** Opening Information provided block **
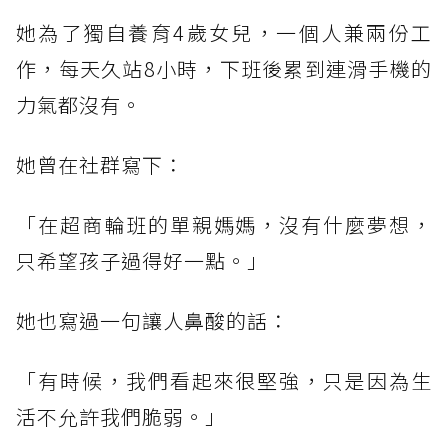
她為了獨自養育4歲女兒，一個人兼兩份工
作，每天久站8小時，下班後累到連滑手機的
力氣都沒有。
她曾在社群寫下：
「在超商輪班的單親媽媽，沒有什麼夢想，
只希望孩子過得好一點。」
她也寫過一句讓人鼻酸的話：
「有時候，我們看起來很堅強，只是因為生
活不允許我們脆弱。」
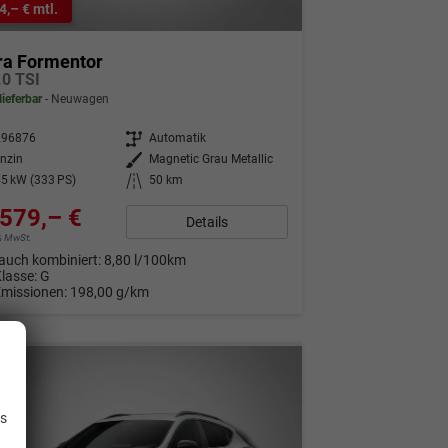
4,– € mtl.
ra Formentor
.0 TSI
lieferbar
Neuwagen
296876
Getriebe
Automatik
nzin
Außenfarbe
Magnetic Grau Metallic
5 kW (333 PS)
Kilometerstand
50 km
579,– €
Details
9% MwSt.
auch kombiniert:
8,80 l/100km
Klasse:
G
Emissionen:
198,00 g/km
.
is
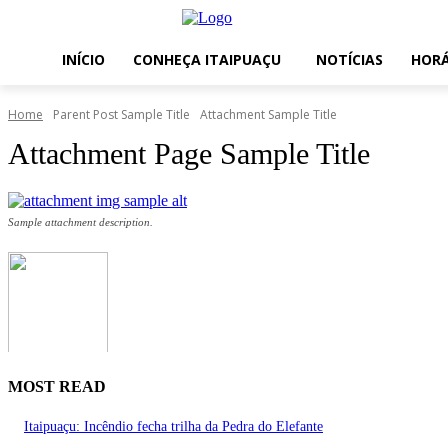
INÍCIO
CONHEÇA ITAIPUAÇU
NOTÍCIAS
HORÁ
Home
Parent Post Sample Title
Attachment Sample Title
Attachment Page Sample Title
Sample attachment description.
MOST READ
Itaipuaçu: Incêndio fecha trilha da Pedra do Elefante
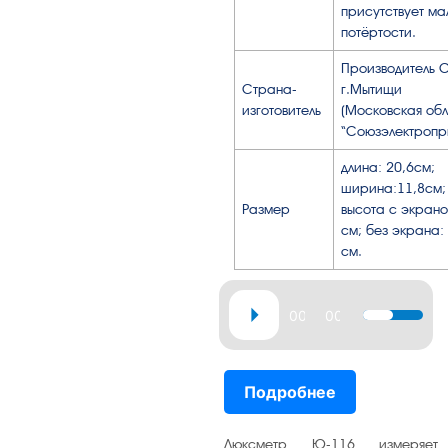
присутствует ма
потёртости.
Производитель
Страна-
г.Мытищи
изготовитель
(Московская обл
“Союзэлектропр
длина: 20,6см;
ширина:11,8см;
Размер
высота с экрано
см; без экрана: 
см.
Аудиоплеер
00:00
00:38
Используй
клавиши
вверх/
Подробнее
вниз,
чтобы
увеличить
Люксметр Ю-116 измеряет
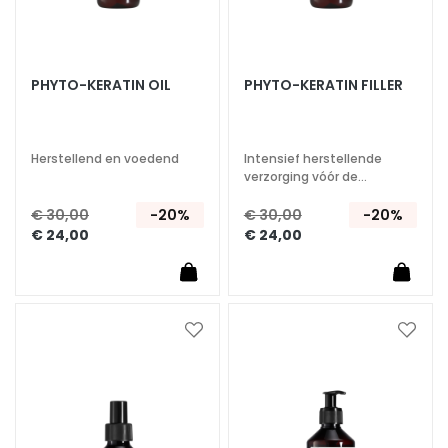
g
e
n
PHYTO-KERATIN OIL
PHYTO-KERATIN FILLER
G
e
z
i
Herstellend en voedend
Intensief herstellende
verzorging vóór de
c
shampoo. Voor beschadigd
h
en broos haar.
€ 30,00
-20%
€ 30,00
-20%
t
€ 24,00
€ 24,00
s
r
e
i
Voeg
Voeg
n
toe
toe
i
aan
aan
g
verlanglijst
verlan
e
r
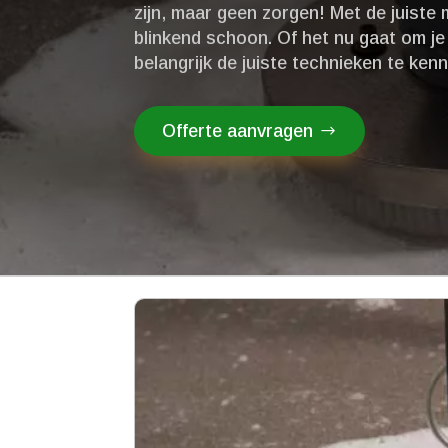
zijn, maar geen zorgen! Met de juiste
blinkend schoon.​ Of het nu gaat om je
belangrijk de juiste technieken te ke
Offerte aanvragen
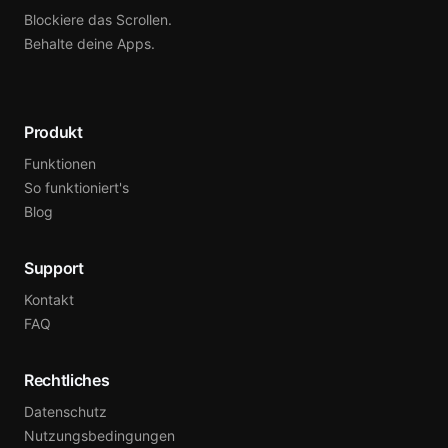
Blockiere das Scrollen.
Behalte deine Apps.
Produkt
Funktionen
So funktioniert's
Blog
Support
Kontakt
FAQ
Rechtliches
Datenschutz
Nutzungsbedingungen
** Closing Information provided block **
* What is being asked: The total wanted is the number of lines in the entries above that contain "PHYTO". Give it alone.

* Solved problem: 2